Segment Start: PROVIDED RECORDS

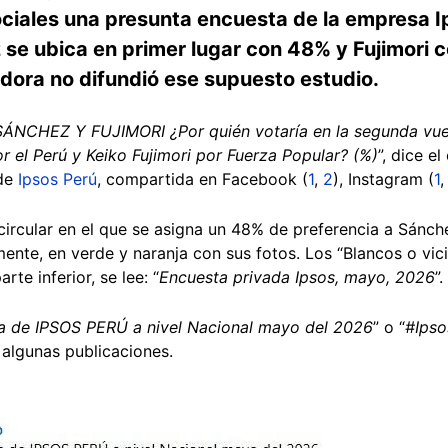
ciales una presunta encuesta de la empresa I
z se ubica en primer lugar con 48% y Fujimori 
adora no difundió ese supuesto estudio.
HEZ Y FUJIMORI ¿Por quién votaría en la segunda vuelta
 el Perú y Keiko Fujimori por Fuerza Popular? (%)
”, dice 
 de
Ipsos Perú
, compartida en Facebook (
1
,
2
), Instagram (
1
ircular en el que se asigna un 48% de preferencia a Sánche
ente, en verde y naranja con sus fotos. Los “Blancos o vi
rte inferior, se lee: “
Encuesta privada Ipsos, mayo, 2026
”.
a de IPSOS PERÚ a nivel Nacional mayo del 2026
” o “
#Ipso
n algunas publicaciones.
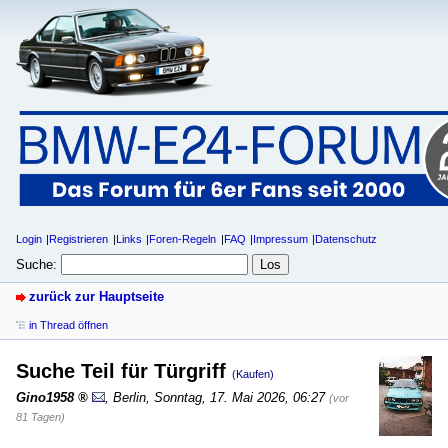
Login
Registrieren
Links
Foren-Regeln
FAQ
Impressum
Datenschutz
Suche:
zurück zur Hauptseite
in Thread öffnen
Suche Teil für Türgriff
(Kaufen)
Gino1958
,
Berlin
,
Sonntag, 17. Mai 2026, 06:27
(vor
81 Tagen)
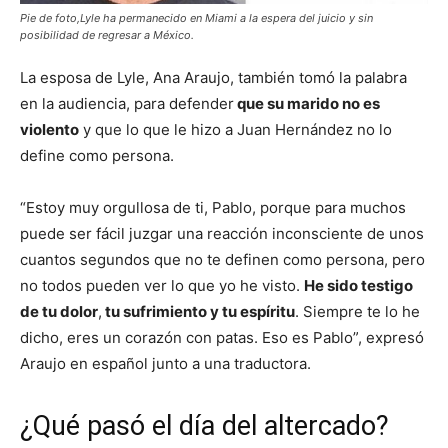
Pie de foto,Lyle ha permanecido en Miami a la espera del juicio y sin
posibilidad de regresar a México.
La esposa de Lyle, Ana Araujo, también tomó la palabra
en la audiencia, para defender
que su marido no es
violento
y que lo que le hizo a Juan Hernández no lo
define como persona.
“Estoy muy orgullosa de ti, Pablo, porque para muchos
puede ser fácil juzgar una reacción inconsciente de unos
cuantos segundos que no te definen como persona, pero
no todos pueden ver lo que yo he visto.
He sido testigo
de tu dolor
,
tu sufrimiento y tu espíritu
. Siempre te lo he
dicho, eres un corazón con patas. Eso es Pablo”, expresó
Araujo en español junto a una traductora.
¿Qué pasó el día del altercado?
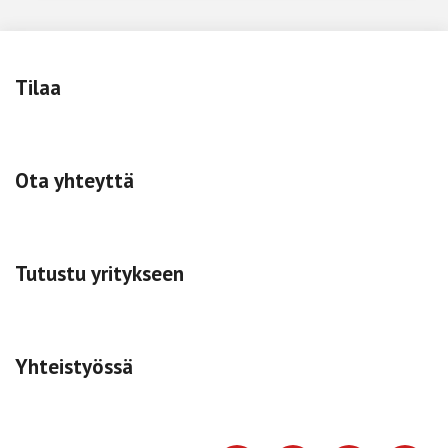
Tilaa
Ota yhteyttä
Tutustu yritykseen
Yhteistyössä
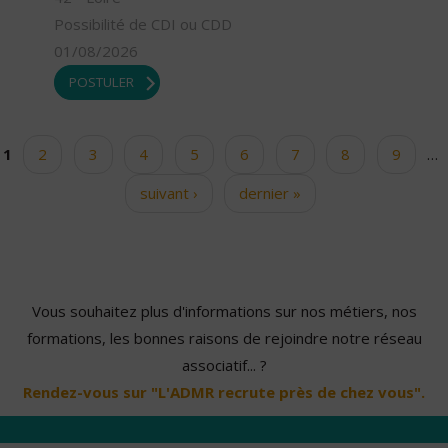
Possibilité de CDI ou CDD
01/08/2026
POSTULER
1
2
3
4
5
6
7
8
9
…
Pages
suivant ›
dernier »
Vous souhaitez plus d'informations sur nos métiers, nos
formations, les bonnes raisons de rejoindre notre réseau
associatif... ?
Rendez-vous sur "L'ADMR recrute près de chez vous".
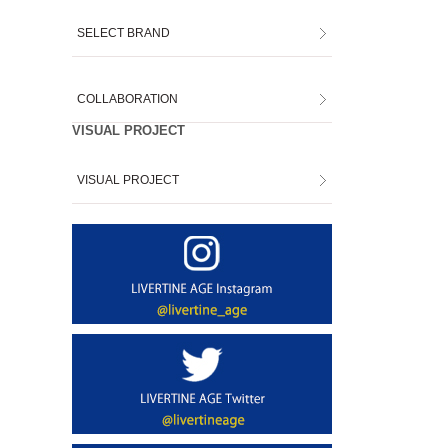
SELECT BRAND
COLLABORATION
VISUAL PROJECT
VISUAL PROJECT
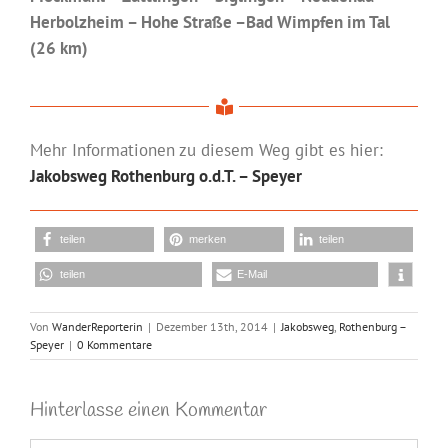
Herbolzheim – Hohe Straße –Bad Wimpfen im Tal
(26 km)
Mehr Informationen zu diesem Weg gibt es hier:
Jakobsweg Rothenburg o.d.T. – Speyer
teilen
merken
teilen
teilen
E-Mail
Von
WanderReporterin
|
Dezember 13th, 2014
|
Jakobsweg
,
Rothenburg –
Speyer
|
0 Kommentare
Hinterlasse einen Kommentar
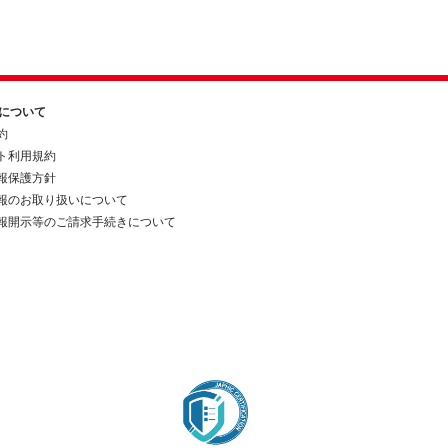
約について
約
ト利用規約
報保護方針
報のお取り扱いについて
報開示等のご請求手続きについて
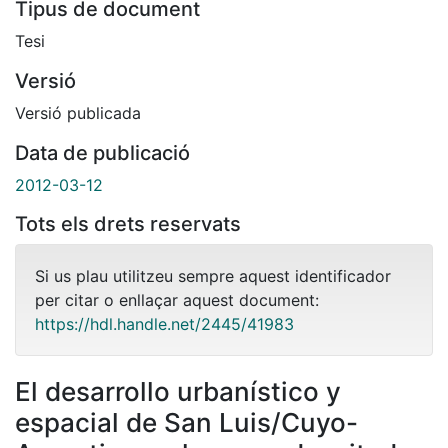
Tipus de document
Tesi
Versió
Versió publicada
Data de publicació
2012-03-12
Tots els drets reservats
Si us plau utilitzeu sempre aquest identificador
per citar o enllaçar aquest document:
https://hdl.handle.net/2445/41983
El desarrollo urbanístico y
espacial de San Luis/Cuyo-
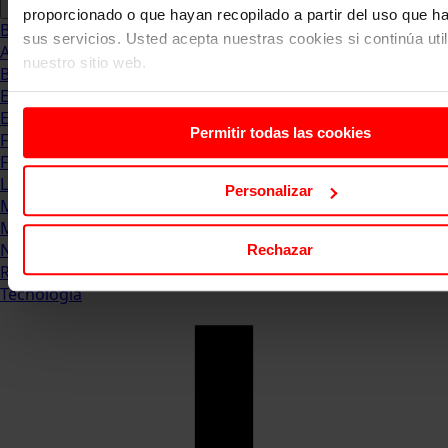
proporcionado o que hayan recopilado a partir del uso que 
Blog
sus servicios. Usted acepta nuestras cookies si continúa uti
Abogacia
nuestro sitio web.
Business
Empleo & Emprendimiento
Empresas
Permitir todas las cookies
Finanzas
Formación & Estudios
Luxury
Personalizar
Management
Marketing & Comunicación
Negocios
Rechazar
Recursos Humanos
Tecnología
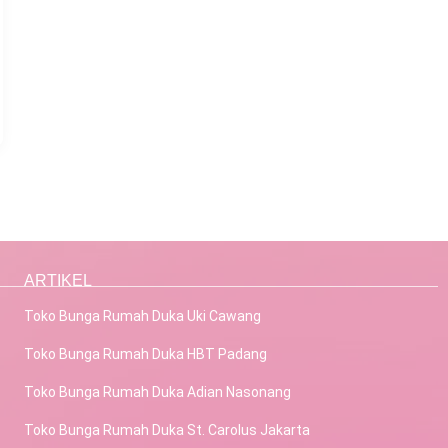
ARTIKEL
Toko Bunga Rumah Duka Uki Cawang
Toko Bunga Rumah Duka HBT Padang
Toko Bunga Rumah Duka Adian Nasonang
Toko Bunga Rumah Duka St. Carolus Jakarta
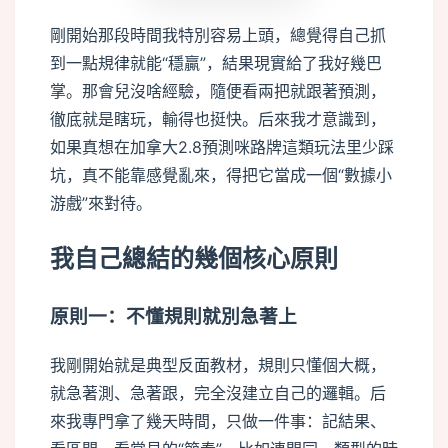
剛開始那段時間我特別容易上頭，總覺得自己抓
到一點規律就能“穩贏”，結果現實給了我好幾巴
掌。那會兒沒啥經驗，隨便看兩把就跟著預測，
徹底就是瞎玩，輸得也挺快。后來我才意識到，
如果真想在加拿大2.8預測咪路牌這類玩法里少踩
坑，真不能靠感覺亂來，得把它當成一個“數據小
游戲”來對待。
我自己總結的幾個核心原則
原則一：不懂規則就別急著上
我剛開始就是典型反面教材，規則只懂個大概，
就急著測、急著跟，完全沒建立自己的邏輯。后
來我專門拿了幾天時間，只做一件事：記結果、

Segment End: PROVIDED RECORDS

_ACTION ITEM_
Everything in the data except the pictures should be restated word for word.

_OUTPUT OF THE TASK_
ciales una presunta encuesta de la empresa I
z se ubica en primer lugar con 48% y Fujimori 
adora no difundió ese supuesto estudio.
HEZ Y FUJIMORI ¿Por quién votaría en la segunda vuelta
 el Perú y Keiko Fujimori por Fuerza Popular? (%)
”, dice 
 de
Ipsos Perú
, compartida en Facebook (
1
,
2
), Instagram (
1
ircular en el que se asigna un 48% de preferencia a Sánche
ente, en verde y naranja con sus fotos. Los “Blancos o vi
rte inferior, se lee: “
Encuesta privada Ipsos, mayo, 2026
”.
a de IPSOS PERÚ a nivel Nacional mayo del 2026
” o “
#Ipso
n algunas publicaciones.
Login
Registrieren
Links
Foren-Regeln
FAQ
Impressum
Datenschutz
Suche:
zurück zur Hauptseite
in Thread öffnen
Suche Teil für Türgriff
(Kaufen)
Gino1958
,
Berlin
,
Sonntag, 17. Mai 2026, 06:27
(vor
81 Tagen)
Pie de foto,Lyle ha permanecido en Miami a la espera del juicio y sin
posibilidad de regresar a México.
La esposa de Lyle, Ana Araujo, también tomó la palabra
en la audiencia, para defender
que su marido no es
violento
y que lo que le hizo a Juan Hernández no lo
define como persona.
“Estoy muy orgullosa de ti, Pablo, porque para muchos
puede ser fácil juzgar una reacción inconsciente de unos
cuantos segundos que no te definen como persona, pero
no todos pueden ver lo que yo he visto.
He sido testigo
de tu dolor
,
tu sufrimiento y tu espíritu
. Siempre te lo he
dicho, eres un corazón con patas. Eso es Pablo”, expresó
Araujo en español junto a una traductora.
¿Qué pasó el día del altercado?
Tilaa
Ota yhteyttä
Tutustu yritykseen
Yhteistyössä
Possibilité de CDI ou CDD
01/08/2026
POSTULER
1
2
3
4
5
6
7
8
9
…
Pages
suivant ›
dernier »
Vous souhaitez plus d'informations sur nos métiers, nos
formations, les bonnes raisons de rejoindre notre réseau
associatif... ?
Rendez-vous sur "L'ADMR recrute près de chez vous".
SELECT BRAND
COLLABORATION
VISUAL PROJECT
VISUAL PROJECT
Herbolzheim – Hohe Straße –Bad Wimpfen im Tal
(26 km)
Mehr Informationen zu diesem Weg gibt es hier:
Jakobsweg Rothenburg o.d.T. – Speyer
teilen
merken
teilen
teilen
E-Mail
Von
WanderReporterin
|
Dezember 13th, 2014
|
Jakobsweg
,
Rothenburg –
Speyer
|
0 Kommentare
Hinterlasse einen Kommentar
約について
約
ト利用規約
報保護方針
報のお取り扱いについて
報開示等のご請求手続きについて
Tipus de document
Tesi
Versió
Versió publicada
Data de publicació
2012-03-12
Tots els drets reservats
Si us plau utilitzeu sempre aquest identificador
per citar o enllaçar aquest document:
https://hdl.handle.net/2445/41983
El desarrollo urbanístico y
espacial de San Luis/Cuyo-
proporcionado o que hayan recopilado a partir del uso que 
Blog
sus servicios. Usted acepta nuestras cookies si continúa uti
Abogacia
nuestro sitio web.
Business
Empleo & Emprendimiento
Empresas
Permitir todas las cookies
Finanzas
Formación & Estudios
Luxury
Personalizar
Management
Marketing & Comunicación
Negocios
Rechazar
Recursos Humanos
Tecnología
ARTIKEL
Toko Bunga Rumah Duka Uki Cawang
Toko Bunga Rumah Duka HBT Padang
Toko Bunga Rumah Duka Adian Nasonang
Toko Bunga Rumah Duka St. Carolus Jakarta
剛開始那段時間我特別容易上頭，總覺得自己抓
到一點規律就能“穩贏”，結果現實給了我好幾巴
掌。那會兒沒啥經驗，隨便看兩把就跟著預測，
徹底就是瞎玩，輸得也挺快。后來我才意識到，
如果真想在加拿大2.8預測咪路牌這類玩法里少踩
坑，真不能靠感覺亂來，得把它當成一個“數據小
游戲”來對待。
我自己總結的幾個核心原則
原則一：不懂規則就別急著上
我剛開始就是典型反面教材，規則只懂個大概，
就急著測、急著跟，完全沒建立自己的邏輯。后
來我專門拿了幾天時間，只做一件事：記結果、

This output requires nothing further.